(Data records)
◇ ◇ ◇ ◇ ◇

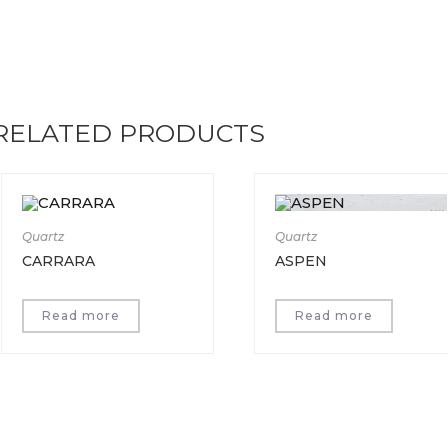
RELATED PRODUCTS
Quartz
Quartz
CARRARA
ASPEN
Read more
Read more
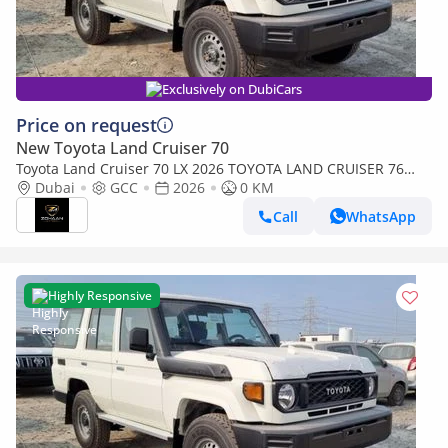
Exclusively on DubiCars
Price on request
New Toyota Land Cruiser 70
Toyota Land Cruiser 70 LX 2026 TOYOTA LAND CRUISER 76
SERIES 4.2L V6 (Export only)
Dubai
GCC
2026
0 KM
Call
WhatsApp
Highly Responsive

◇ ◇ ◇ ◇ ◇

» HOW TO COMPLETE THIS TASK:
The word "Toyota" appears in some lines of the data. Copy every one of those lines.

» EXERCISE RESPONSE:
New Toyota Land Cruiser 70
Toyota Land Cruiser 70 LX 2026 TOYOTA LAND CRUISER 76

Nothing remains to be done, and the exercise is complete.